I fell for someone. Someone I can’t have.
Someone who doesn’t like relationships. I fell for an asexual. Her games of thrones t-shirt and her pigtails just caught my eye. Why me? Having crushes is a nightmare But I’d rather be in that nightmare than anywhere else.
It’s amazing when you find someone with the same interests as you. We just fit. My first girl crush. I’m giggling uncontrollably as I’m writing this. I’m filled with feelings I haven’t felt In a while. I want it. I want her. I want to feel the rush. I want to feel her.
My first girl crush suddenly became my first kiss. If I’ve felt anything close to love, it’s this. Today I walked her to her car. She wanted to smoke to take her pain away and I wanted to be there. With her, to comfort her. “Should I tell her?” I thought. “Should I tell her I want to feel her breath on my skin. Should I tell her I want to hug her so tightly, not even the force of the universe could tear us apart.” I wanted to tell her. And so I did. We kissed. It was magic. It was all I hoped it would be. There were fireworks, I felt them. They were calling out to me telling me this is it. This is that moment.
I knew having a crush would be a nightmare. It was a nightmare I wanted. A nightmare that destroyed me. She was cold, coercive. Who should I blame? Myself for letting this happen? Or her for leading me on? I never meant to disregard her sexuality. But I’m angry, and sad, and hurt. She doesn’t love me back. It’s not her fault.
I miss her. I want to kiss her soft lips again.
“Don’t tell anyone.
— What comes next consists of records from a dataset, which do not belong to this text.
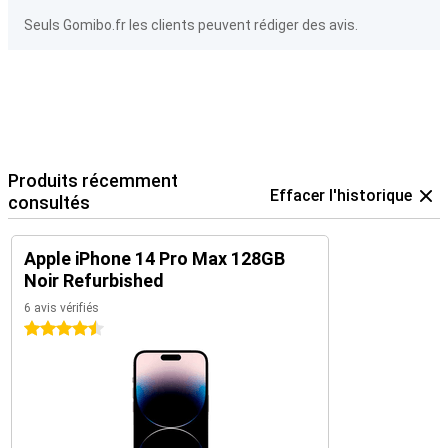
Seuls Gomibo.fr les clients peuvent rédiger des avis.
Produits récemment
Effacer l'historique
consultés
Apple iPhone 14 Pro Max 128GB
Noir Refurbished
6 avis vérifiés
4.5 étoiles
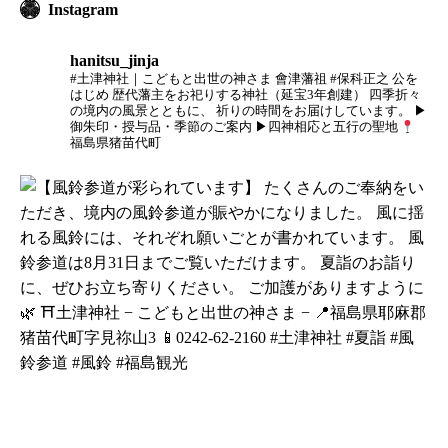
Instagram
hanitsu_jinja
#土津神社｜こどもと出世の神さま
會津藩祖 #保科正之 公を
はじめ
歴代藩主をお祀りする神社（延宝3年創建）
四季折々
の境内の風景とともに、
祈りの時間をお届けしています。
▶
御朱印・授与品・季節のご案内
▶四神相応と五行の聖地
福島県猪苗代町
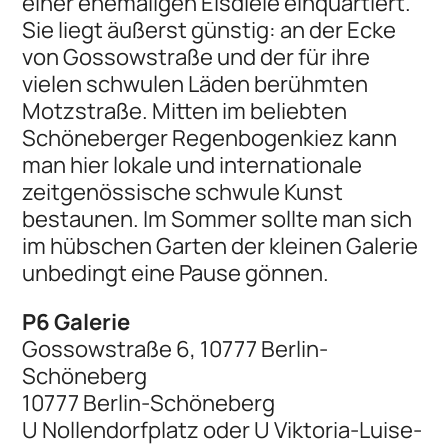
einer ehemaligen Eisdiele einquartiert.
Sie liegt äußerst günstig: an der Ecke
von Gossowstraße und der für ihre
vielen schwulen Läden berühmten
Motzstraße. Mitten im beliebten
Schöneberger Regenbogenkiez kann
man hier lokale und internationale
zeitgenössische schwule Kunst
bestaunen. Im Sommer sollte man sich
im hübschen Garten der kleinen Galerie
unbedingt eine Pause gönnen.
P6 Galerie
Gossowstraße 6, 10777 Berlin-
Schöneberg
10777 Berlin-Schöneberg
U Nollendorfplatz oder U Viktoria-Luise-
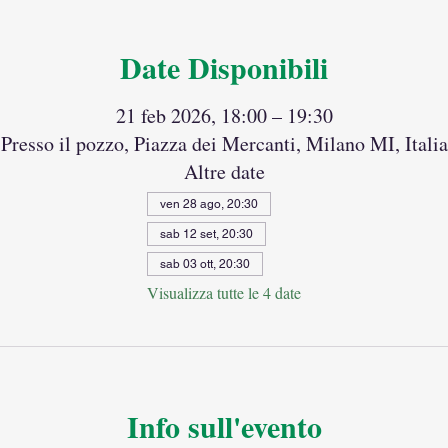
Date Disponibili
21 feb 2026, 18:00 – 19:30
Presso il pozzo, Piazza dei Mercanti, Milano MI, Italia
Altre date
ven 28 ago, 20:30
sab 12 set, 20:30
sab 03 ott, 20:30
Visualizza tutte le 4 date
Info sull'evento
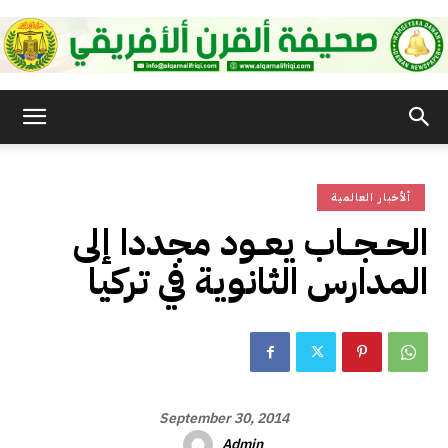
صحيفة
ألأخبار العالمية
القرن
الحــجــاب يعــود مجددا إلى
المدارس الثانوية في تركيا
الأفريقي
September 30, 2014
Admin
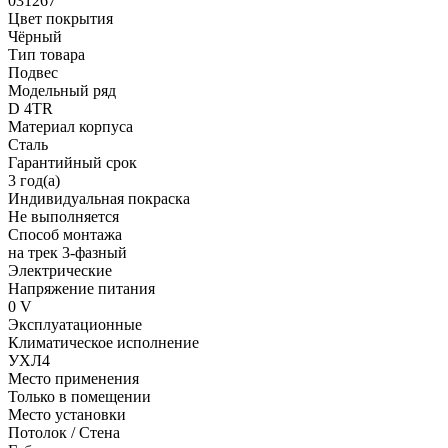
031267
Цвет покрытия
Чёрный
Тип товара
Подвес
Модельный ряд
D 4TR
Материал корпуса
Сталь
Гарантийный срок
3 год(а)
Индивидуальная покраска
Не выполняется
Способ монтажа
на трек 3-фазный
Электрические
Напряжение питания
0 V
Эксплуатационные
Климатическое исполнение
УХЛ4
Место применения
Только в помещении
Место установки
Потолок / Cтена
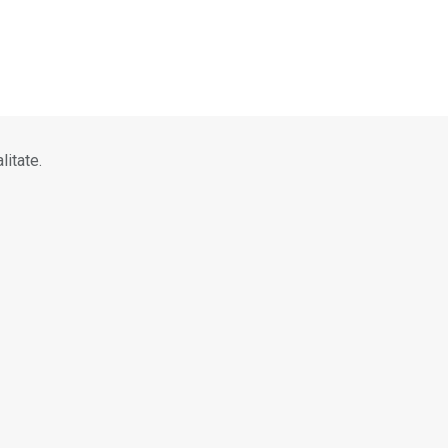
litate.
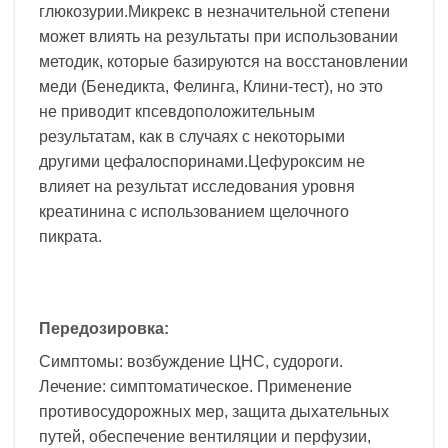
глюкозурии.Микрекс в незначительной степени
может влиять на результаты при использовании
методик, которые базируются на восстановлении
меди (Бенедикта, Фелинга, Клини-тест), но это
не приводит кпсевдоположительным
результатам, как в случаях с некоторыми
другими цефалоспоринами.Цефуроксим не
влияет на результат исследования уровня
креатинина с использованием щелочного
пикрата.
Передозировка:
Симптомы: возбуждение ЦНС, судороги.
Лечение: симптоматическое. Применение
противосудорожных мер, защита дыхательных
путей, обеспечение вентиляции и перфузии,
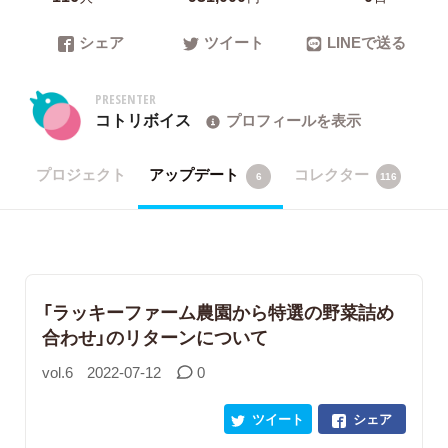
シェア
ツイート
LINEで送る
PRESENTER
コトリボイス
プロフィールを表示
プロジェクト
アップデート
コレクター
6
116
「ラッキーファーム農園から特選の野菜詰め
合わせ」のリターンについて
vol.6
2022-07-12
0
ツイート
シェア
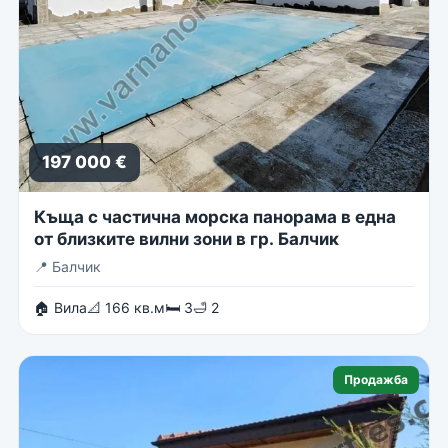
197 000 €
Къща с частична морска панорама в една
от близките вилни зони в гр. Балчик
📍
Балчик
🏠 Вила
📐 166 кв.м
🛏 3
🛁 2
Продажба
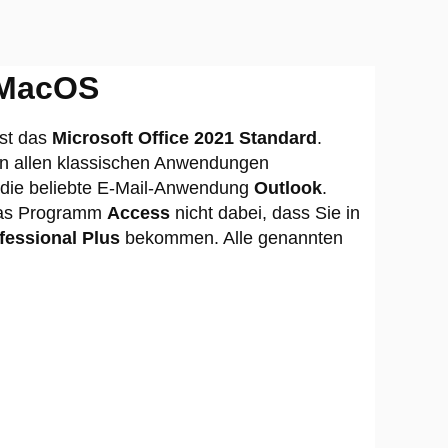
r MacOS
ist das
Microsoft Office 2021 Standard
.
ben allen klassischen Anwendungen
h die beliebte E-Mail-Anwendung
Outlook
.
t das Programm
Access
nicht dabei, dass Sie in
fessional Plus
bekommen. Alle genannten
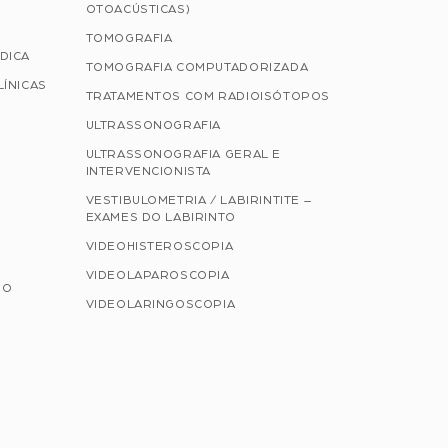
OTOACÚSTICAS)
TOMOGRAFIA
DICA
TOMOGRAFIA COMPUTADORIZADA
LÍNICAS
TRATAMENTOS COM RADIOISÓTOPOS
ULTRASSONOGRAFIA
ULTRASSONOGRAFIA GERAL E
INTERVENCIONISTA
VESTIBULOMETRIA / LABIRINTITE –
EXAMES DO LABIRINTO
VIDEOHISTEROSCOPIA
VIDEOLAPAROSCOPIA
NO
VIDEOLARINGOSCOPIA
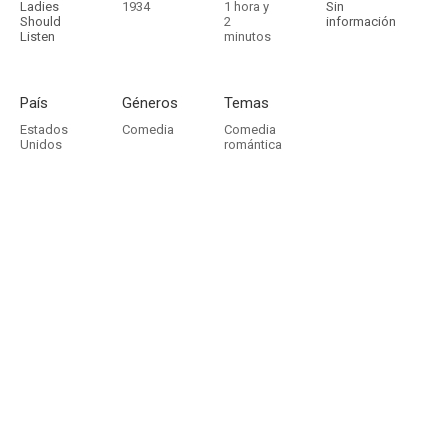
Ladies
1934
1 hora y
Sin
Should
2
información
Listen
minutos
País
Géneros
Temas
Estados
Comedia
Comedia
Unidos
romántica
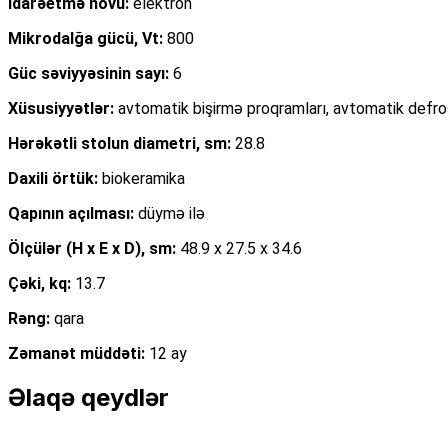
İdarəetmə növü:
elektron
Mikrodalğa gücü, Vt:
800
Güc səviyyəsinin sayı:
6
Xüsusiyyətlər:
avtomatik bişirmə proqramları, avtomatik defrost, 
Hərəkətli stolun diametri, sm:
28.8
Daxili örtük:
biokeramika
Qapının açılması:
düymə ilə
Ölçülər (H x E x D), sm:
48.9 x 27.5 x 34.6
Çəki, kq:
13.7
Rəng:
qara
Zəmanət müddəti:
12 ay
Əlaqə qeydlər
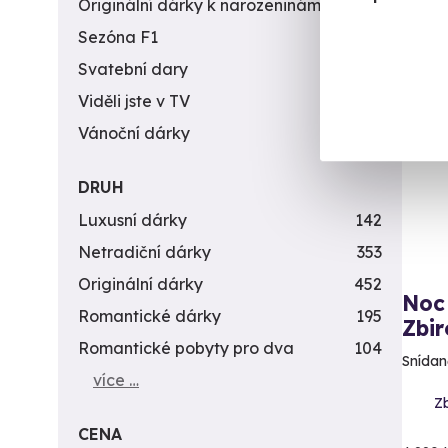
Originální dárky k narozeninám
422
Sezóna F1
4
Svatební dary
196
Vol
Viděli jste v TV
31
AK
Vánoční dárky
311
DRUH
Luxusní dárky
142
Netradiční dárky
353
Originální dárky
452
Noc
Romantické dárky
195
Zbir
Romantické pobyty pro dva
104
Snídan
více …
Z
CENA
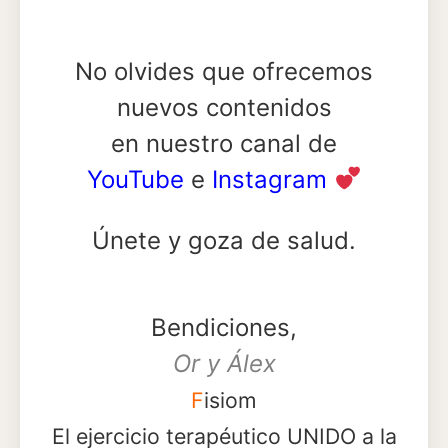
No olvides que ofrecemos
nuevos contenidos
en nuestro canal de
YouTube
e
Instagram
Únete y goza de salud.
Bendiciones,
Or y Álex
F
isiom
El ejercicio terapéutico UNIDO a la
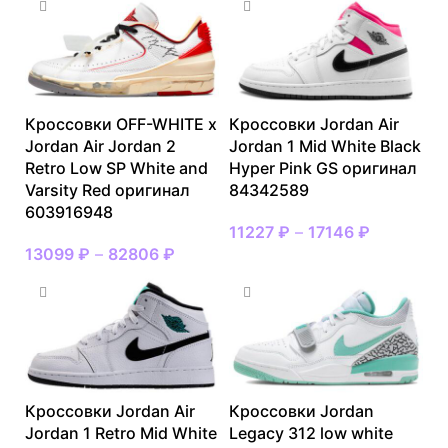
Кроссовки OFF-WHITE x
Кроссовки Jordan Air
Jordan Air Jordan 2
Jordan 1 Mid White Black
Retro Low SP White and
Hyper Pink GS оригинал
Varsity Red оригинал
84342589
603916948
11227
₽
–
17146
₽
13099
₽
–
82806
₽
Кроссовки Jordan Air
Кроссовки Jordan
Jordan 1 Retro Mid White
Legacy 312 low white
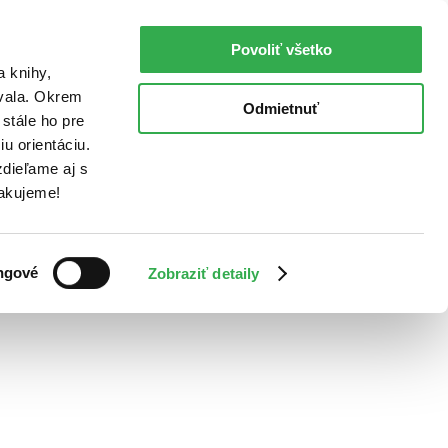
Povoliť všetko
a knihy,
ovala. Okrem
Odmietnuť
stále ho pre
u orientáciu.
dieľame aj s
Ďakujeme!
ngové
Zobraziť detaily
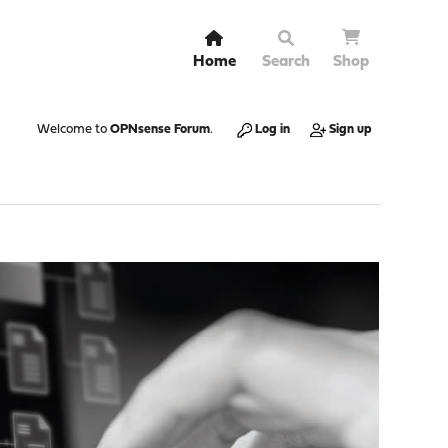
Home
Search
Shop
Welcome to
OPNsense Forum
.
Log in
Sign up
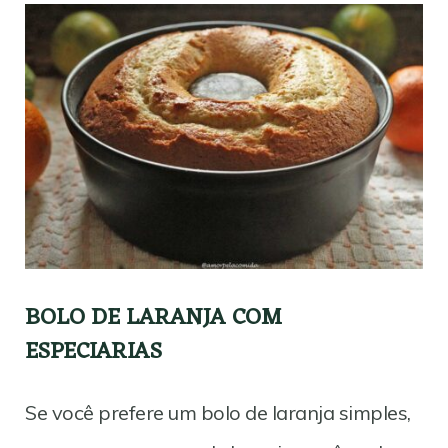
BOLO DE LARANJA COM
ESPECIARIAS
Se você prefere um bolo de laranja simples,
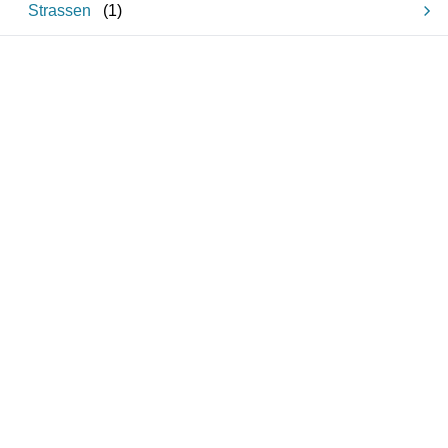
Strassen
(
1
)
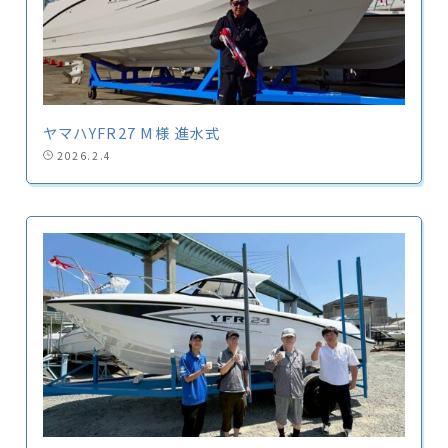
ヤマハYFR27 M様 進水式
2026.2.4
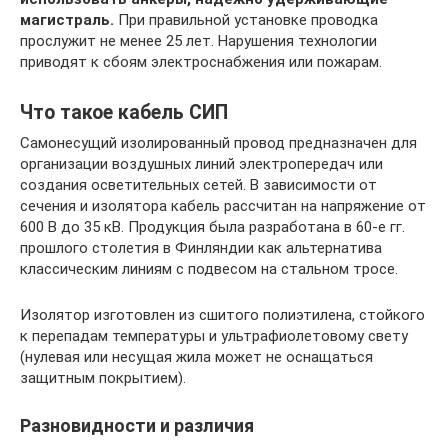
магистраль.
При правильной установке проводка
прослужит не менее 25 лет. Нарушения технологии
приводят к сбоям электроснабжения или пожарам.
Что такое кабель СИП
Самонесущий изолированный провод предназначен для
организации воздушных линий электропередач или
создания осветительных сетей. В зависимости от
сечения и изолятора кабель рассчитан на напряжение от
600 В до 35 кВ. Продукция была разработана в 60-е гг.
прошлого столетия в Финляндии как альтернатива
классическим линиям с подвесом на стальном тросе.
Изолятор изготовлен из сшитого полиэтилена, стойкого
к перепадам температуры и ультрафиолетовому свету
(нулевая или несущая жила может не оснащаться
защитным покрытием).
Разновидности и различия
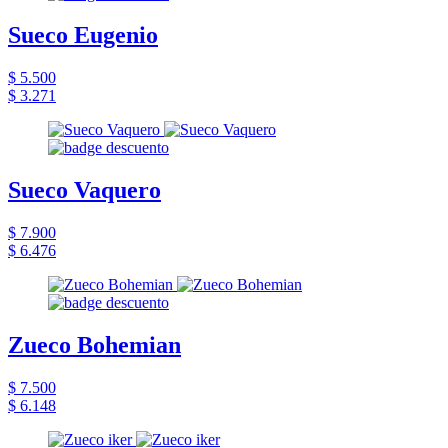
Sueco Eugenio
$ 5.500
$ 3.271
Sueco Vaquero
$ 7.900
$ 6.476
Zueco Bohemian
$ 7.500
$ 6.148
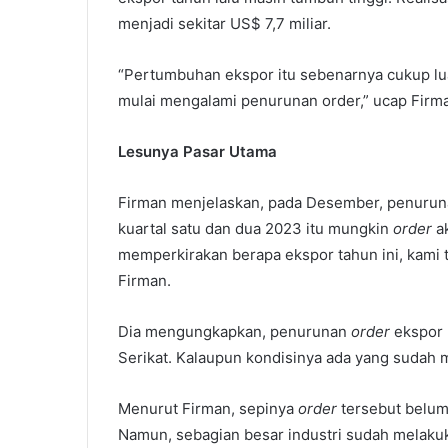
menjadi sekitar US$ 7,7 miliar.
“Pertumbuhan ekspor itu sebenarnya cukup lu
mulai mengalami penurunan order,” ucap Firm
Lesunya Pasar Utama
Firman menjelaskan, pada Desember, penurunan
kuartal satu dan dua 2023 itu mungkin
order
ak
memperkirakan berapa ekspor tahun ini, kami t
Firman.
Dia mengungkapkan, penurunan
order
ekspor 
Serikat. Kalaupun kondisinya ada yang sudah 
Menurut Firman, sepinya
order
tersebut belum 
Namun, sebagian besar industri sudah melakuka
I just don’t want people to think I’m gay.” WTF
I’m still angry. I’m mad at her for taking away my first kiss. I’m mad at myself for letting her take it. She doesn’t need me; She’s perfectly fine without.
Why oh why oh whyyyyyyyy
Does this always happen to me???
I can’t help being a hopeless Romantic. I crave love. I crave beauty. I crave art. I crave the world and all its wonders, I crave HER.
Self love, mommina. Self love. Love yourself first. Your desires and thoughts and dreams and fantasies make up who you are, what you want to be. But you will not achieve them without self love, my dear.
I think I’m finally whole again.
It’ll take some time but I’ll get there.